Personal information
- Full name: Rennie Alexander Keith
- Born: 19 August 1971 (age 55) Glasgow, Lanarkshire, Scotland
- Batting: Right-handed
- Bowling: Right-arm medium

Domestic team information
- 1999: Scotland

Career statistics
| Competition | List A |
| Matches | 1 |
| Runs scored | 24 |
| Batting average | 24.00 |
| 100s/50s | –/– |
| Top score | 24 |
| Catches/stumpings | –/– |
- Source: Cricinfo, 22 October 2022

= Rennie Keith =

Scottish cricketer (born 1971)

Rennie Alexander Keith (born 19 August 1971) is a former Scottish cricketer.

Keith was born at Glasgow in August 1971, where he was educated at Kelvinside Academy.

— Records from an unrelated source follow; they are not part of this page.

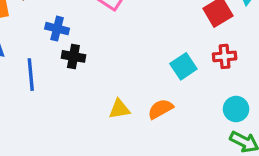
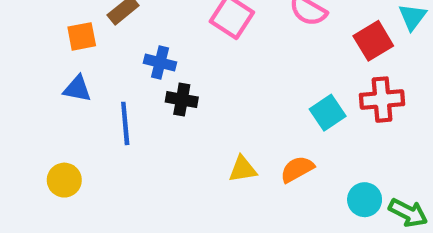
red cross: (225, 56) -> (382, 100), size x1.4
cyan circle: (236, 109) -> (365, 200), moved

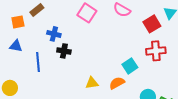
cyan square: (328, 113) -> (130, 66), moved

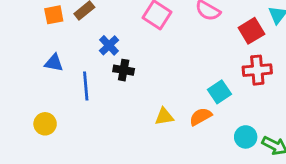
orange square: (18, 22) -> (54, 15), moved
blue cross: (54, 34) -> (109, 45), turned 32

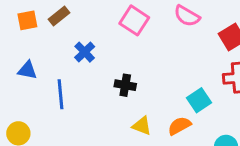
black cross: (124, 70) -> (125, 85), moved
yellow triangle: (164, 117) -> (142, 126), turned 30

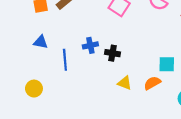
blue cross: (85, 52) -> (90, 45), moved, turned 32
cyan square: (199, 100) -> (167, 64), turned 35

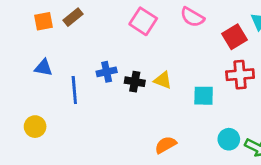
yellow triangle: (125, 83) -> (163, 80), moved
orange semicircle: (152, 83) -> (166, 145), moved

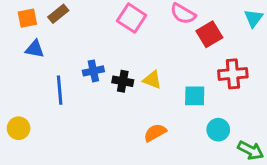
red square: (234, 37) -> (209, 34), moved
blue triangle: (43, 68) -> (35, 49), moved
cyan circle: (229, 139) -> (218, 130), moved
orange semicircle: (166, 145) -> (155, 133), moved

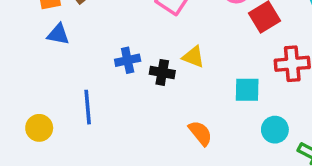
yellow triangle: (152, 80) -> (193, 57), moved
blue line: (60, 90) -> (88, 107), moved
orange semicircle: (155, 133) -> (200, 133), turned 80

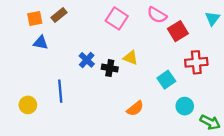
blue cross: (128, 60) -> (87, 60), turned -35
cyan square: (247, 90) -> (166, 80), turned -36
orange semicircle: (200, 133) -> (135, 108), turned 90

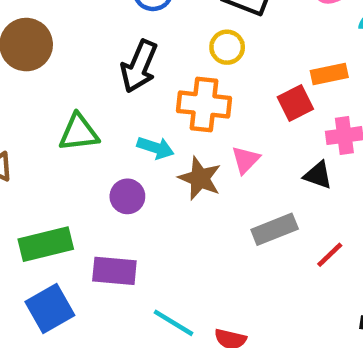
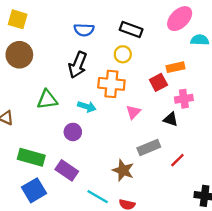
brown star: (200, 178) -> (123, 170), moved
green rectangle: (46, 244) -> (31, 157), turned 30
purple rectangle: (114, 271) -> (67, 170), turned 30

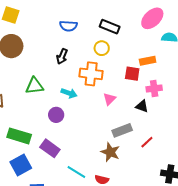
black arrow: (78, 65) -> (62, 56), size x0.7
red square: (158, 82) -> (132, 74), turned 35
brown star: (123, 170) -> (110, 152), moved

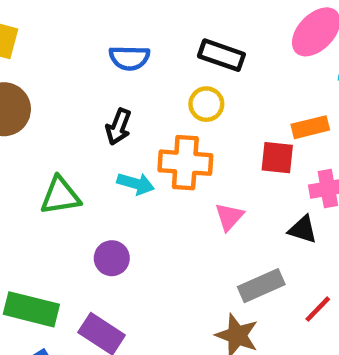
cyan arrow: (69, 93) -> (136, 184), moved

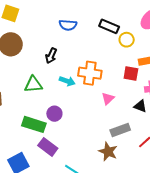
yellow circle: (206, 104) -> (127, 40), moved
black arrow: (118, 127) -> (51, 56), moved
green rectangle: (31, 309) -> (34, 124), moved

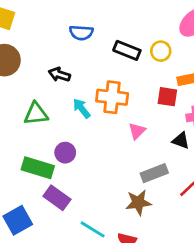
black rectangle: (109, 26) -> (127, 50), moved
black arrow: (51, 56) -> (59, 75), turned 84
cyan arrow: (67, 81) -> (82, 108), turned -147
brown star: (108, 152) -> (138, 202), turned -30

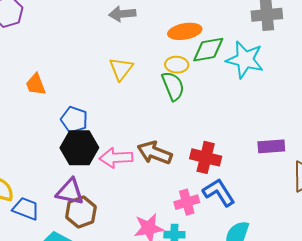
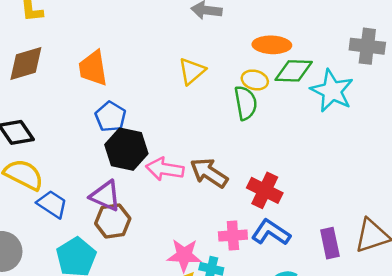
orange trapezoid: (36, 85) -> (93, 68), size x1.4
blue pentagon: (74, 120) -> (110, 117), moved
purple rectangle: (271, 146) -> (330, 243), moved, turned 70
blue L-shape: (219, 192) -> (271, 232), turned -36

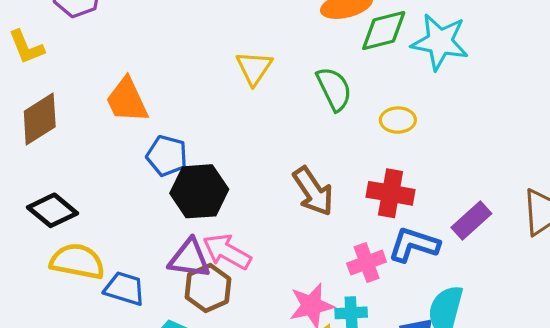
yellow ellipse: (255, 80) -> (398, 120), moved
pink arrow: (165, 169) -> (227, 252), moved, turned 36
brown arrow: (209, 173) -> (313, 191), turned -141
purple rectangle: (330, 243) -> (471, 221), moved, turned 76

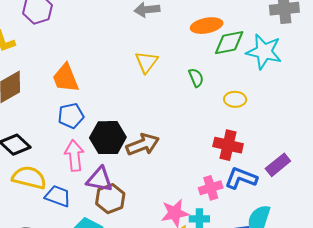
green semicircle: (334, 89) -> (196, 78), size x0.7
blue pentagon: (167, 156) -> (71, 116), moved, turned -30
brown arrow: (313, 191) -> (143, 145), moved, turned -80
pink arrow: (227, 252) -> (74, 156), moved, turned 52

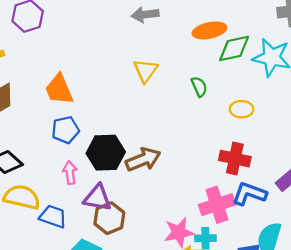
pink arrow: (74, 156) -> (70, 173), size x0.7
pink cross: (211, 188) -> (217, 205), size x1.4

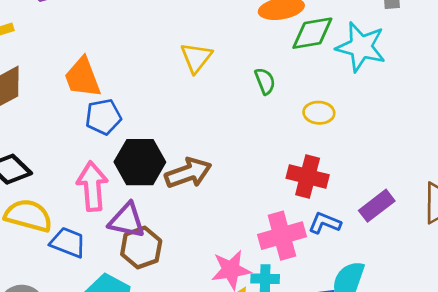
blue pentagon: (65, 130) -> (103, 117), moved
pink arrow: (70, 173) -> (92, 186), size x1.6
blue L-shape: (249, 194) -> (325, 223), size x0.7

A club cricketer for Clydesdale, he was noted as being the most improved cricketer on the Scottish club circuit in 1996. He was later selected to play for Scotland in a List A one-day match against Dorset at Glasgow in the 2nd Round of the 1999 NatWest Trophy, with the Scottish side being described as a "second string". Opening the batting alongside Bryn Lockie, he scored 24 runs before being dismissed by Vyvian Pike; Scotland went on to win the match by 76 runs.